[BioC] multicore and GRangesList [Resurrected]

Cook, Malcolm MEC at stowers.org
Thu Sep 20 21:39:37 CEST 2012


Tim,

My understanding of the term "generic" is from CLOS (Common Lisp Object System)...

and I've not yet forayed much into OO R other than as a user....

but If I understand how the term "generic" is being used here...

I don't think that pvec itself need be a generic.

Rather it just needs to be written in terms of generics.

I may be missing the point.

If its arg, v, implements  '[' and 'length' and `c`, then it _should_ work.

But as written it does not.

Here is a (better?) version that does: https://gist.github.com/3757873

Comments?  Improvements?  Is it better?

Thx,

 ~Malcolm

From: Tim Triche, Jr. [mailto:tim.triche at gmail.com] 
Sent: Thursday, September 20, 2012 12:16 PM
To: Cook, Malcolm
Cc: Martin Morgan; Michael Lawrence <lawrence.michael at gene.com> (lawrence.michael at gene.com); stefano.calza at med.unibs.it; Blanchette, Marco; Bioconductor Newsgroup (bioconductor at stat.math.ethz.ch)
Subject: Re: [BioC] multicore and GRangesList [Resurrected]

Why not make pvec a generic?


On Thu, Sep 20, 2012 at 10:06 AM, Cook, Malcolm <MEC at stowers.org> wrote:
Hi Martin,

The benefits of the functional stuff are purely stylistic.

And NOT (I have just learned) performance!

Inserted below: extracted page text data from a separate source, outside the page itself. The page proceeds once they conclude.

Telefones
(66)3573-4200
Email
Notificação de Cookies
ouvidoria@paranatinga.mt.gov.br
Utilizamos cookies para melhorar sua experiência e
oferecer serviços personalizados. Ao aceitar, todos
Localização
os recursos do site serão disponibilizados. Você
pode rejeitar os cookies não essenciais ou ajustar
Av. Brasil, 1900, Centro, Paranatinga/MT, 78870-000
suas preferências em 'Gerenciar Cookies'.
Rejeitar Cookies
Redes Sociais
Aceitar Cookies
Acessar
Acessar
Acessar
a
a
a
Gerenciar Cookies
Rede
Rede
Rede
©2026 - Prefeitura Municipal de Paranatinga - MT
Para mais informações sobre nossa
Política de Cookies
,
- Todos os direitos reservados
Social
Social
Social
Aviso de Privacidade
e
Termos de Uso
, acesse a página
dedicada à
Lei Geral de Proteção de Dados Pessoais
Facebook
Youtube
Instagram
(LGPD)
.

Indeed, after running some timing tests, I have rewritten pvec_along without using Compose & Curry, as:

pvec_along <-function(x,FUN,...) {
### PURPOSE: extension to parallel::pvec for non-vectors which is
### vectorized over the indices of x.
###
### Example: pvec_along(myGRangesList,width)
###          this is functionally equivalent to:
###          pvec(seq_along(myGRangesList),function(i) width(myGRangesList[i]))
###
### Requires: `library(parallel)`
  indices<-seq_along(x)
  FUN<-match.fun(FUN)
  ## FYI: repeated system.times using 11 cores showed 13% worse
  ## performance using `library(functional)` approach written as:
  ## pvec(indices,Compose(Curry(`[`,x),FUN),...)
  pvec(indices,function(indices) FUN(x[indices]),...)
}

Better?

So, my stylistic preferences are admonished.  I have been increasingly developing idiomatic use of Compose and Curry.  Perhaps I must stop.  Or learn if possible to avoid the overhead they impose.

Regardless....

In any case, pvec_along is just a simple convenience wrapper to something that could be directly written.  But I find it a very useful abstraction.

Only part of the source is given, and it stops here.